Samuel Creshal wrote:Shrewd135 wrote:
He said, $40,000. The real answer from GM is like $8,000. That includes all costs.
Funny thing that GM has around 5% net income… according to your numbers it should be 80%.

That is because the numbers that they put on their balance sheet are nonsense. If you look at thier balance sheet and do the numbers yourself, it will take around 2 hours to show just how much lying is going on.
I did that for BMW, and it was insane, the executive compensation is the only thing that could eat the types of moneys left over after legit costs.
You can do the entire annual accounting for a company of that size in 2 hours? I guess I must hire you, our accounts appear to be way too slow!

The annual report tells all debt outstanding and financing rates, you have the monthly expenses for debt obligations from there. Add in pention obligations (another line item) and you have the total fixed capital costs per month/year. They tell you how many employees that they have, so you can toss some random large number on all of them like 100k for every single employee (WAY overboard easily, and underboard for exec compensation but will show an average case before exec).
Then break down the costs for raw materials, parts, for each product, which takes the vast majority of the time, and you can have a reasonable estimate of true costs per vehicle within 20%, they list their inventory in the company filings, so you know how many products they have created/sold... and at this point you have a number that represents the approx actual costs of the corporation before exec... and advertising.

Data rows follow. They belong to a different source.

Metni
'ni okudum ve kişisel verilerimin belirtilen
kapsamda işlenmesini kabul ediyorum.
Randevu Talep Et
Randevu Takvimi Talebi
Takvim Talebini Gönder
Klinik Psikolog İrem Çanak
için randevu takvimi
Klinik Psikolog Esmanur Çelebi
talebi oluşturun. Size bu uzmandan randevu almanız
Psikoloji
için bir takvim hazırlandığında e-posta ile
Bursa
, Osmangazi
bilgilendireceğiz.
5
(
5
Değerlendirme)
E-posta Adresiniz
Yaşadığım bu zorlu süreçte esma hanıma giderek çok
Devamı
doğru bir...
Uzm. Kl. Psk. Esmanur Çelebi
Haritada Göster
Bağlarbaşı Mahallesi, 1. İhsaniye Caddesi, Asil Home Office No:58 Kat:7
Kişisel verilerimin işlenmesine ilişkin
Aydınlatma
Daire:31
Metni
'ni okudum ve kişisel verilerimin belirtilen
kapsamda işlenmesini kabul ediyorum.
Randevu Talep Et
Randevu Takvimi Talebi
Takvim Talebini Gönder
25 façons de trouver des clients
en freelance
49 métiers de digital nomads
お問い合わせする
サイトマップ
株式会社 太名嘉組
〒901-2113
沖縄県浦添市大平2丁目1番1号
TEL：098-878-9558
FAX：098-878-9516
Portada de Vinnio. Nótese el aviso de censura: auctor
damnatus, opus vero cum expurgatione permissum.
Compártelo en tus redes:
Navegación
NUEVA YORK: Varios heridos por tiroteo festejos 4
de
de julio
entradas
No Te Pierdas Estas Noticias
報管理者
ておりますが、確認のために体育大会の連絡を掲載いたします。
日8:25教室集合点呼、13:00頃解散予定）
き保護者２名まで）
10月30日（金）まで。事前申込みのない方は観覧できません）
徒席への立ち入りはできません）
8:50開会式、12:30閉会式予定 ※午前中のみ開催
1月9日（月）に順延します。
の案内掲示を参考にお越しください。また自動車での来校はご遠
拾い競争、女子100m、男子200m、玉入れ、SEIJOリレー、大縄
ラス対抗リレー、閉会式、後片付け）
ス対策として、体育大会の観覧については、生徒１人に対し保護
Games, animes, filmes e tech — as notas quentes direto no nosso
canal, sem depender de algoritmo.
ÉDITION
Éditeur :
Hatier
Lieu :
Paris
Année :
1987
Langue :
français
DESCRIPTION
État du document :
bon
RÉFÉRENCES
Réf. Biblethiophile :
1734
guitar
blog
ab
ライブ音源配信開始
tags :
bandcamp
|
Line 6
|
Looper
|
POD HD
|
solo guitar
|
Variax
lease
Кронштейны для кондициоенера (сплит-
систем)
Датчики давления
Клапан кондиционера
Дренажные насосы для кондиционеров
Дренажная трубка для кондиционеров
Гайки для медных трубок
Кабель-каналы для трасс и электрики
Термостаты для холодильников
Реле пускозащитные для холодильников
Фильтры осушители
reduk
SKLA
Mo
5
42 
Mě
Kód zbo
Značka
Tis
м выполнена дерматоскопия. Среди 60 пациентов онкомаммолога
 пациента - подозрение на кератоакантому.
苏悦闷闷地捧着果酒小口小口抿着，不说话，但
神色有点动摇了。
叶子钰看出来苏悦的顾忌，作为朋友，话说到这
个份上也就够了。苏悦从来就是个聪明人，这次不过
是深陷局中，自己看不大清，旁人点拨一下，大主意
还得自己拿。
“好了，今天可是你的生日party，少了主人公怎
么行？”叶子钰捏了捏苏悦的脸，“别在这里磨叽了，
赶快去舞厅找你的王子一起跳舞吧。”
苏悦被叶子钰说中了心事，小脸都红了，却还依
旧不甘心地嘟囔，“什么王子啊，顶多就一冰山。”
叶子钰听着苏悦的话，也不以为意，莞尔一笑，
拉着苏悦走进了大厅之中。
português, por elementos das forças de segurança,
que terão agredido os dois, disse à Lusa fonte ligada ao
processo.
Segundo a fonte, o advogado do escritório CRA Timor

For BMW a 60 billion dollar company, you will find this number is ~30 billion dollars.. and your jaw will drop. You have already covered all those costs, including employees (overestimated except exec) and you still have 30 billion left over. No advertising comes anywhere near that. No wonder VW could buy companies when ever they want. They say in the end they only have profit of like 8-10% or 6 billion dollars. Which does not jive at all. So you have to actually do the homework to see the truth. Because they can put what ever they want on a balance sheet.
When I worked at Toshiba, the CFO said, "Oh this job is easy, corporate tells me what to put on my monthly reports... " aka not through actual inventory analysis. So your eye roll should be reserved for your lack of understanding of the truth of the situation.
BTw, the cost per corvette was directly from an exec at GM.